Further, the media needs to play a pro-active role in materialising this entire aspect. Instead of focusing on useless questions and showy journalistic fervour, it must adopt an involved and stirring debate. In all the protest meetings i went to, invariably the entire gamut of electronic media was engaged in this emotional and sentimental rendering of the protest venue and atmosphere. This needs to change. As members going out to lend support to the movement instead of appearing as mere props to the TRP boosting coverage, one can take charge of actually utilising the space to shift the perspective of the mob hysteria to an involved and a healthy debate.

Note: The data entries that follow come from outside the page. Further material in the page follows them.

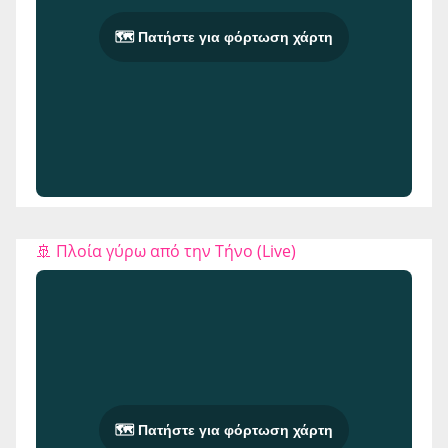
🗺️ Πατήστε για φόρτωση χάρτη
🚢 Πλοία γύρω από την Τήνο (Live)
🗺️ Πατήστε για φόρτωση χάρτη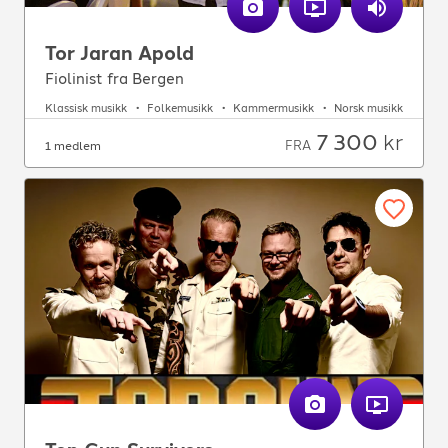
Tor Jaran Apold
Fiolinist fra Bergen
Klassisk musikk
Folkemusikk
Kammermusikk
Norsk musikk
7 300
kr
FRA
1 medlem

Anna's fast is totally in the democratic spirit. Just as one has the right to freely abuse him in a press conference on really shoddily investigated allegations and unchecked verbal diarrhea of totally unparliamentary language, Anna or anyone for that matter has the democratic right to stage protest in any form. More so, because in a historical context when voices of dissent to the governmental structure and policies are met with callous and indifferent ears and at times with rampant , violent and unaccounted force and coercion, one needs to put a stern and inflamed foot forward to assert a position, especially on an issue that has unprecedented support across parties, ideologies etc. etc. Hence, the fact that Anna has emerged as a national crusader for a strong Lokpal needs to be respected and supported by all.
It is necessary to note that in the case of corruption in a country as populous, as large and as diverse as ours, a foolproof mechanism to tackle the same within a structural model is next to impossible. But to leave hope or to rubbish the efforts is indifferent and irresponsible too. Also, the hypocritical optimism behind the whole movement as a sure shot way to eliminate the menace from the roots needs to be clipped for a sane and balanced assessment of the status quo . Let us realise that the Jan Lokpal Bill can at the maximum be a preventive or a curative step to better the existing system and not a constructive one to build a new one. Despite all fair claims of hope, at the end of the day self custody, self restraint, self morality and individually strong moral conscience would decide what kind of an order we wish to be a part of.
On August 17 when i moved out to register my presence at the Chhatrasal Stadium, a seven-year old girl old girl in my locality said to her mom, "Anna baba ko arrest kar liya hai."
I stopped and asked her, "Who is Anna?"
She said, "Gandhi ji".
I pushed further,"Kyun arrest kiya?"
She replied, "Kyunki TV mein keh rahe hain ki woh lad rahe hain?"
I continued," Toh accha hai na, ladna toh galat baat hai. Police ne toh sahi kiya."
She disagreed with emphatic shaking of her head, Nahi nahi didi, woh keh rahe hain ki sab cheezon ki mehngai kam karo. Toh ye toh achha kam hai."
The cynic in me could merely smile at her innocent yet apt grasp of the happenings. I had the courage for the first time to say "Amen" to her last words.